La question d'éventuelles pressions familiales pouvant s'exercer sur la personne et sur le choix du tuteur est également soulevée. Dans la procédure actuelle, le juge est tenu de faire une enquête sur l'entourage de la personne, et en cas de conflit familial, la tutelle est systématiquement confiée à une personne extérieure. De plus, l'UDAF, qui gère certaines tutelles est tenue de procéder à la vérification de la responsabilité civile de toutes les personnes, sous peine de voir sa propre responsabilité engagée. Il s'agit avant tout de protéger la personne contre elle-même, contre des escroqueries facilitées par l'altération des facultés et de la mémoire. Malheureusement cette mesure reste difficile à vivre pour les personnes, qui se retrouvent dans la position de mineur, et cela est d'autant plus éprouvant lors de l'inventaire des biens, et de la remise des relevés de comptes et des chéquiers, qui est vécu comme un empiètement sur la vie privée de la personne, voire comme une forme d'"amputation". Il y aurait peut-être des choses à entreprendre quant à la forme de ces actions, pour atténuer les difficultés des personnes.
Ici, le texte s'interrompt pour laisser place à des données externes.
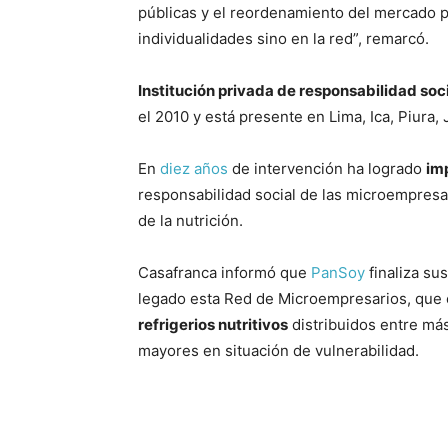
públicas y el reordenamiento del mercado po
individualidades sino en la red”, remarcó.
Institución privada de responsabilidad socia
el 2010 y está presente en Lima, Ica, Piura
En
diez años
de intervención ha logrado
im
responsabilidad social de las microempresa
de la nutrición.
Casafranca informó que
PanSoy
finaliza su
legado esta Red de Microempresarios, que
refrigerios nutritivos
distribuidos entre más
mayores en situación de vulnerabilidad.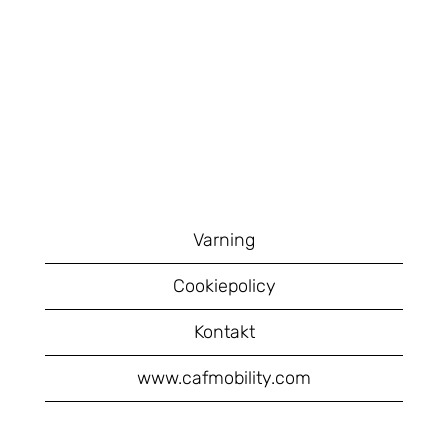
Varning
Cookiepolicy
Kontakt
www.cafmobility.com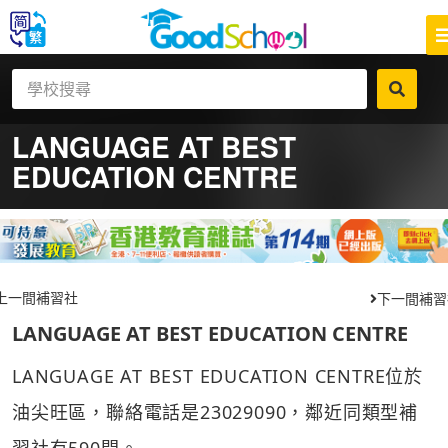
LANGUAGE AT BEST
EDUCATION CENTRE
上一間補習社
下一間補習
LANGUAGE AT BEST EDUCATION CENTRE
LANGUAGE AT BEST EDUCATION CENTRE位於
油尖旺區，聯絡電話是23029090，鄰近同類型補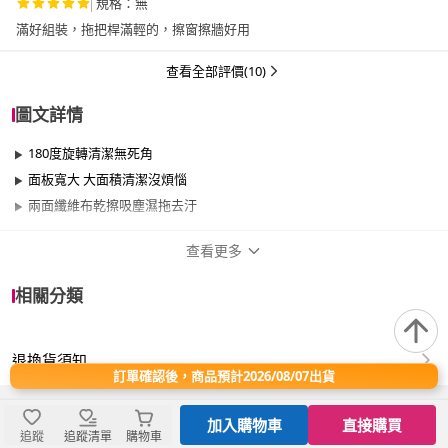
規格：無
滿好組裝，拖把桿滿輕的，擦窗擦牆好用
查看全部評價(10)
圖文詳情
180度旋轉清潔無死角
面板寬大 大面積清潔沒煩惱
兩面纖維布乾擦吸塵濕拖去汙
查看更多
商品規格
相關分類
品牌名稱
7Nice
退換貨須知
適用於
臥室、客廳、浴室、廚房、陽台、餐廳、室
訂單確認後，商品預計2026/08/07出貨
內、室外、玄關、窗戶
加入購物車
直接購買
追蹤
追蹤清單
購物車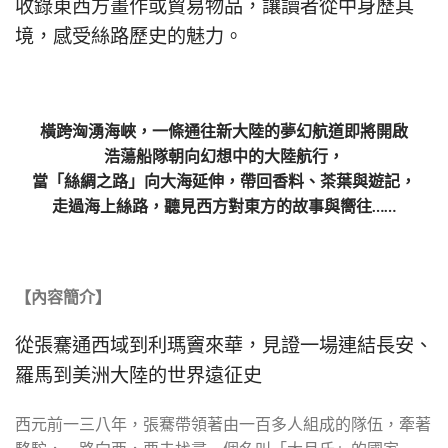
收錄東西方畫作或貿易物品，讓讀者從中身歷其
境，感受絲路歷史的魅力。
橫跨洶湧海峽，一條通往新大陸的夢幻航道即將開啟
浩蕩船隊朝向幻想中的大陸航行，
當「絲綢之路」向大海延伸，帶回香料、茶葉與遊記，
走過海上絲路，聽見西方對東方的故事與嚮往……
【內容簡介】
從張騫通西域到利瑪竇來華，見證一場連結長安、
羅馬到美洲大陸的世界遠征史
西元前一三八年，張騫帶領著由一百多人組成的隊伍，牽著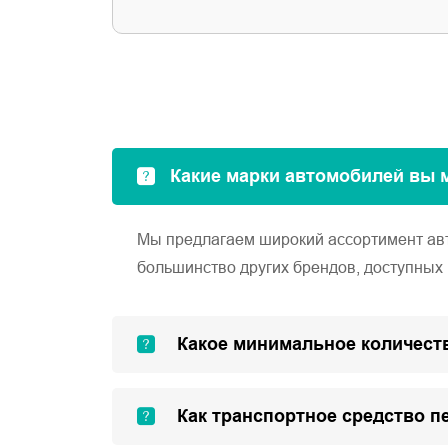
Какие марки автомобилей вы 
Мы предлагаем широкий ассортимент автом
большинство других брендов, доступных 
Какое минимальное количеств
Как транспортное средство п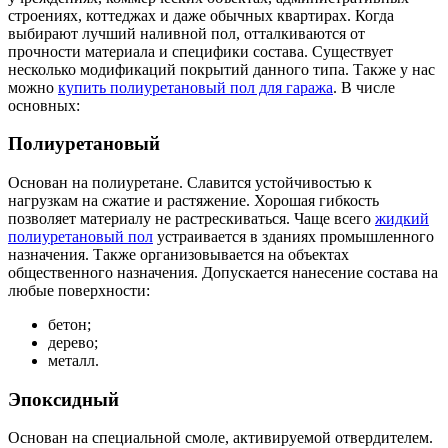
строениях, коттеджах и даже обычных квартирах. Когда
выбирают лучший наливной пол, отталкиваются от
прочности материала и специфики состава. Существует
несколько модификаций покрытий данного типа. Также у нас
можно
купить полиуретановый пол для гаража
. В числе
основных:
Полиуретановый
Основан на полиуретане. Славится устойчивостью к
нагрузкам на сжатие и растяжение. Хорошая гибкость
позволяет материалу не растрескиваться. Чаще всего
жидкий
полиуретановый пол
устраивается в зданиях промышленного
назначения. Также организовывается на объектах
общественного назначения. Допускается нанесение состава на
любые поверхности:
бетон;
дерево;
металл.
Эпоксидный
Основан на специальной смоле, активируемой отвердителем.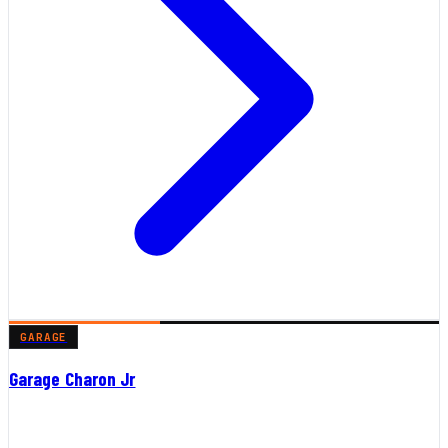
GARAGE
Garage Charon Jr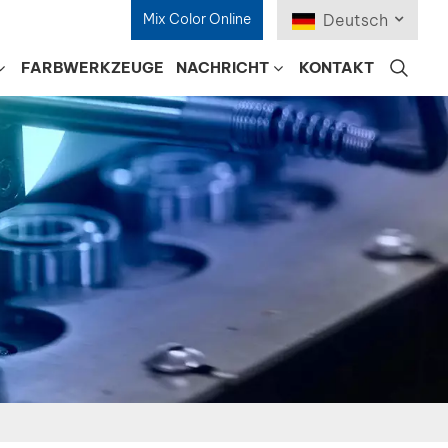
Mix Color Online
Deutsch
FARBWERKZEUGE
NACHRICHT
KONTAKT
English
Français
Deutsch
Русский
Español
Português
日本語
한국어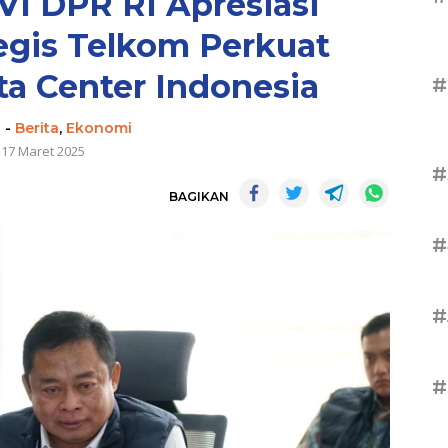
VI DPR RI Apresiasi
egis Telkom Perkuat
a Center Indonesia
#
n
-
Berita
,
Ekonomi
17 Maret 2025
#
BAGIKAN
#
#
#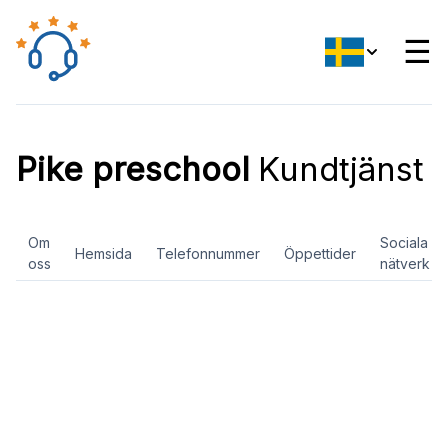
☰
Pike preschool
Kundtjänst
Om
Sociala
Hemsida
Telefonnummer
Öppettider
oss
nätverk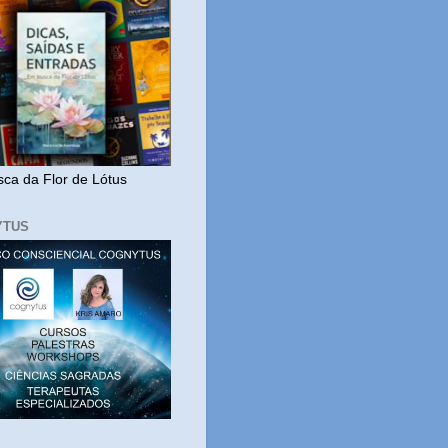
ca da Flor de Lótus
YTUS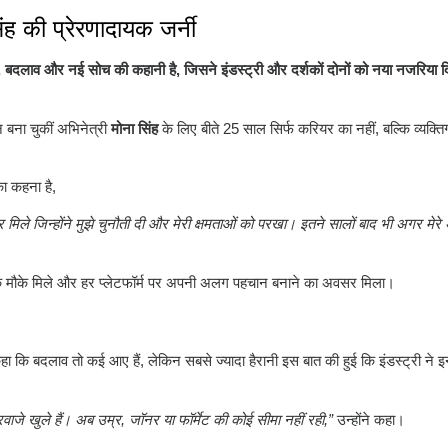
 की प्रेरणादायक जर्नी
बदलाव और नई सोच की कहानी है, जिसने इंडस्ट्री और दर्शकों दोनों को नया नजरिया 
न बना चुकीं अभिनेत्री
मोना सिंह
के लिए बीते 25 साल सिर्फ करियर का नहीं, बल्कि व्यक्त
का कहना है,
र मिले जिन्होंने मुझे चुनौती दी और मेरी क्षमताओं को परखा। इतने सालों बाद भी अगर मेरे
े के मौके मिले और हर प्लेटफॉर्म पर अपनी अलग पहचान बनाने का अवसर मिला।
े कहा कि बदलाव तो कई आए हैं, लेकिन सबसे ज्यादा हैरानी इस बात की हुई कि इंडस्ट्री ने इन
ाजे खुले हैं। अब उम्र, जॉनर या फॉर्मेट की कोई सीमा नहीं रही,”
उन्होंने कहा।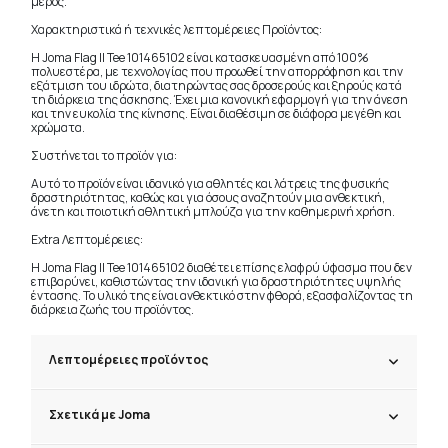
μέρος.
Χαρακτηριστικά ή τεχνικές λεπτομέρειες Προϊόντος:
Η Joma Flag II Tee 101465102 είναι κατασκευασμένη από 100%
πολυεστέρα, με τεχνολογίας που προωθεί την απορρόφηση και την
εξάτμιση του ιδρώτα, διατηρώντας σας δροσερούς και ξηρούς κατά
τη διάρκεια της άσκησης. Έχει μια κανονική εφαρμογή για την άνεση
και την ευκολία της κίνησης. Είναι διαθέσιμη σε διάφορα μεγέθη και
χρώματα.
Συστήνεται το προϊόν για:
Αυτό το προϊόν είναι ιδανικό για αθλητές και λάτρεις της φυσικής
δραστηριότητας, καθώς και για όσους αναζητούν μια ανθεκτική,
άνετη και ποιοτική αθλητική μπλούζα για την καθημερινή χρήση.
Extra Λεπτομέρειες:
Η Joma Flag II Tee 101465102 διαθέτει επίσης ελαφρύ ύφασμα που δεν
επιβαρύνει, καθιστώντας την ιδανική για δραστηριότητες υψηλής
έντασης. Το υλικό της είναι ανθεκτικό στην φθορά, εξασφαλίζοντας τη
διάρκεια ζωής του προϊόντος.
Λεπτομέρειες προϊόντος
Σχετικά με Joma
Le médecin de famille peut être à l'origine de la mesure de protection. Il peut refuser parfois de prendre position sur un cas, la personne étant alors examinée par quelqu'un d'autre. La personne elle-même peut faire recours dans un délai de quinze jours, ainsi que tout membre de l'entourage (au sens large : tout individu connaissant la personne et pouvant témoigner de son état).

Madame BLIN insiste sur le fait qu'il s'agit d'une mesure de protection, parfois contre la famille, tout individu étant susceptible de bénéficier de ce genre de mesure.

Les gérants de tutelles tendent actuellement à se regrouper. Ils sont rémunérés selon les ressources de la personne.

La commission examinera la prochaine fois les régimes de curatelle et de sauvegarde de justice.